▶ _PROBLEM STATEMENT_
Your reply should be made up of every line in the records below that holds the string "liên".

▶ _DATA SHOWN_

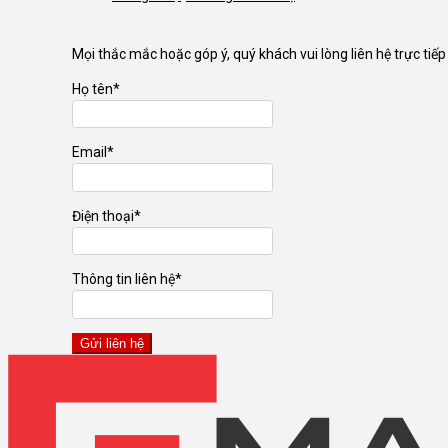
Mọi thắc mắc hoặc góp ý, quý khách vui lòng liên hệ trực ti
Họ tên*
Email*
Điện thoại*
Thông tin liên hệ*
Gửi liên hệ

▶ _RESPONSE TO THE EXERCISE_
Mọi thắc mắc hoặc góp ý, quý khách vui lòng liên hệ trực ti
Thông tin liên hệ*
Gửi liên hệ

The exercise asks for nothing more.